In September, my mother-in-law moved in with us “temporarily” after her lease ended and she didn’t have enough money for a new apartment. This all happened about two weeks before I gave birth. Shortly after moving in, she lost her job and was unemployed for about two months, which caused her stay to last much longer than expected.
While living with us rent free she rarely did her own dishes I have been doing them. she regularly left her own tupperware sitting in the sink for weeks at a time, along with some of our dishes she had used. Seeing them there every time I cleaned the kitchen became overwhelming, especially while already exhausted postpartum.
More recently, she left our back door opened twice, which is a serious safety concern for our child who is nonverbal & has autism prone to elopement. Before she moved in we expressed how important it is to tell us if she’s leaving so we can latch and lock the back door behind her and all of a sudden she didn’t two days in a row.
After months of frustration, my husband asked her (at my request) to start doing her own dishes. She didn’t do them for two days, so he asked her again tonight she eventually cleaned them, but became upset, packed her belongings, when my husband asked her where she was going she compared the situation to when my husband lived with her and never did his own dishes and implied it was unfair.
I told her I was the one who asked my husband to address the dishes because I was overwhelmed. She said she understood, but that “this just isn’t working,” and also said she felt blamed for the back door being unlocked, stating she hasn’t had a key since moving in. Might I add that this lady has a serious drinking problem.
aardvarkmom wrote:
INFO: You said she packed. Did she leave? Then you should be able to get your home back in order.
OP responded:
Yes she packed and left. My husband's sister said she called her and asked her if she could stay there but his sister told her she cannot because her husband is aware of her drinking problem and they cannot deal with that in her household. So I have no idea where she is at currently maybe a hotel or sleeping in her car.
no_good_namez wrote:
INFO why didn’t she have a key? You don’t sound like TA but I’m confused about why you addressed the dishes when the actual problem was the back door, and whether she left it open so she could re-enter.
I also don’t understand why all dishes were your responsibility (not MIL or husband) when you were postpartum with an older, eloping child. Your MIL sounds difficult and I don’t have enough info to know whether your husband is also TA.
OP responded:
She didn’t have a key because this was always meant to be a short term arrangement. She was usually home when we were it had never been an issue before I think she was just being drunk and petty because my husband was telling her to do her own dishes. The back door being left unlocked was not about re entry.

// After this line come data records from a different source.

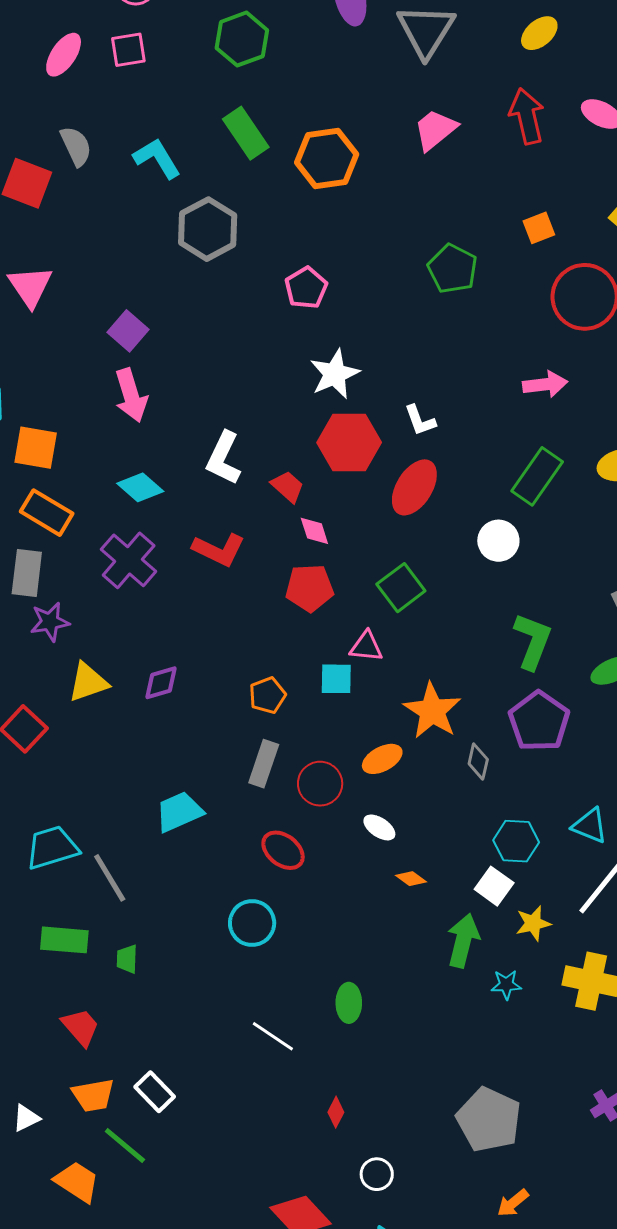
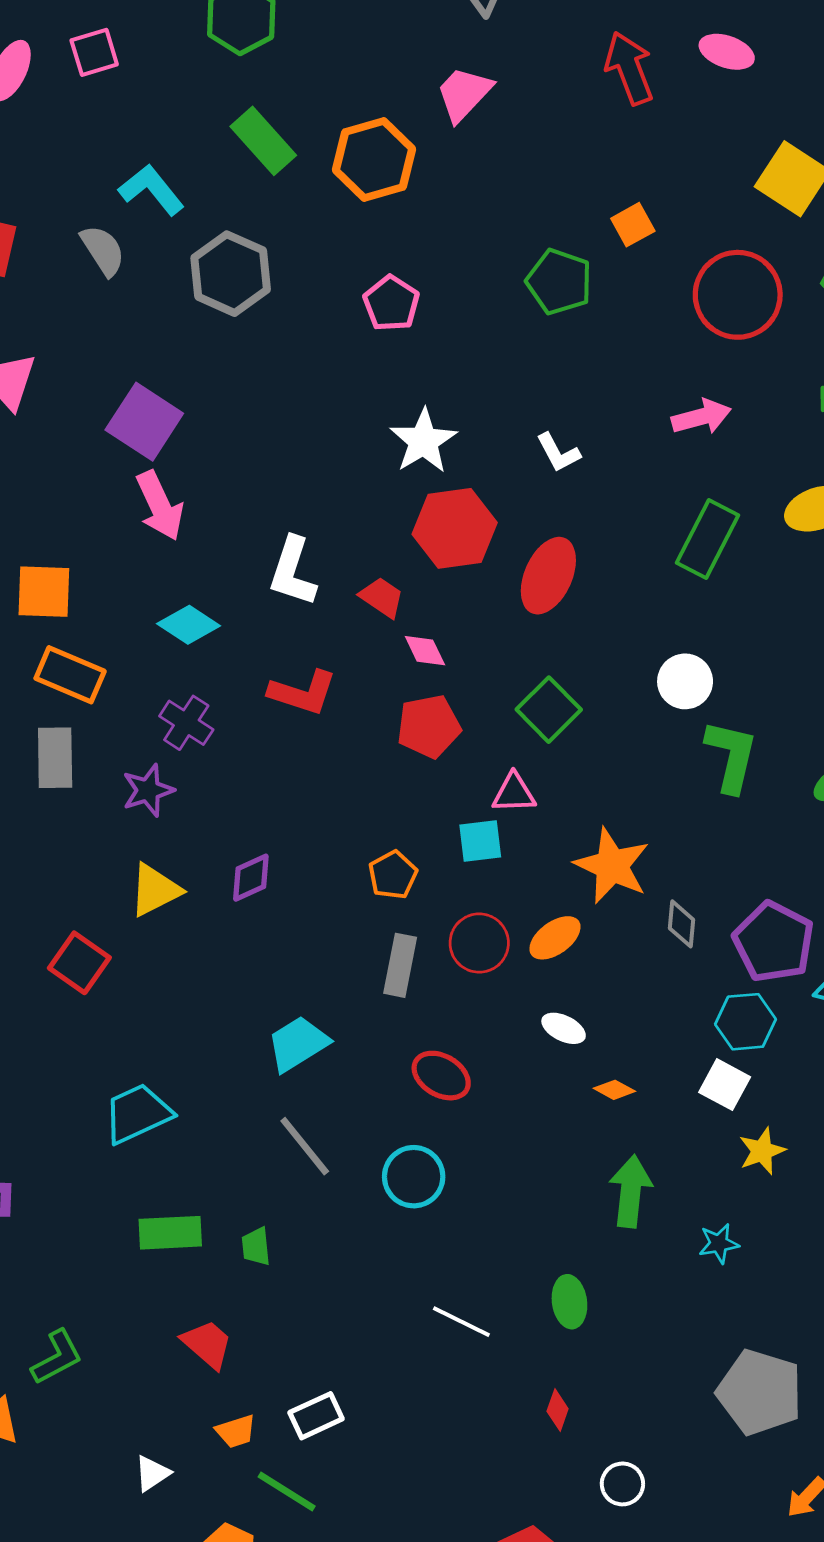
pink trapezoid: (435, 130) -> (464, 94), moved
gray semicircle: (76, 146) -> (103, 250), moved
orange square: (539, 228) -> (633, 225), moved
pink pentagon: (306, 288) -> (391, 303), moved
purple square: (128, 331) -> (144, 422), size x1.4
white L-shape: (420, 420) -> (558, 453), moved
white circle: (498, 541) -> (685, 681), moved
purple cross: (129, 560) -> (186, 723), size x0.7
purple star: (50, 622) -> (148, 790), moved
purple pentagon: (539, 721) -> (774, 942), moved
red circle: (320, 784) -> (479, 943), moved
gray line: (110, 878) -> (305, 1146), moved
yellow star: (533, 923) -> (762, 1151), moved
green arrow: (463, 941) -> (631, 1191), moved
cyan star: (506, 985) -> (719, 1244), moved
green ellipse: (349, 1003) -> (569, 1302), moved
white rectangle: (155, 1092) -> (316, 1416), turned -63
orange trapezoid: (93, 1095) -> (236, 1431), size x0.7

It was simply left unlocked We addressed it immediately the first time it happened, and when it happened a second time we reiterated how serious the safety risk was and emphasized how important it is that all doors remain locked.
Plus-Bar-9198 wrote:
NTA. Let her leave and don't allow her back. Never allow an add**t to live in the same house as your children. I say this as the child of a boozer who was sweet as sugar when he was wasted. It still left scars. Don’t do that to your children, especially if you have a child that is non-verbal and have difficulties expressing themselves.
rare_sugar_7927 wrote:
She packed, did she actually leave, or was that a manipulation tactic? She is right though, this isn't working, she should leave. Don't feel guilty about that. Lord, she should be doing all the households dishes and more as a thank you for a place to live especially rent free! And to leave the door unlocked, thats a major issue. NTA.
Objective-bat-9235 wrote:
NTA. So did she leave? If so, count your blessings. If not, tell her for her to remain there has to be guidelines - such as her making sure the door remains locked and her cleaning up after herself? Tell her your husband is more mature than when he lived with her and now knows better about how important it is to clean up after himself.
phapasyeter wrote:
She lost her housing, lost her job, left the doors unsecured and doesn't care about cleanliness????? I would be concerned that her mental health is declining. Is she a senior with any other health concerns?
lechetaliersowl wrote:
NTA if she packed her bags, let her go. It sounds like she must have an idea of somewhere else to go. She is not helping your family by being present - particularly with the safety issue of the door. If she has a serious drinking problem that is not being addressed, you may not be helping her by supporting her either.
Regarding dishes, she should be doing her own, without being asked. She is being petty by suggesting it is like when your husband lived with her. She's an adult. It was 100% reasonable to ask her to do her own dishes. Maybe she should have been helping by doing your dishes while she was unemployed and you were postpartum!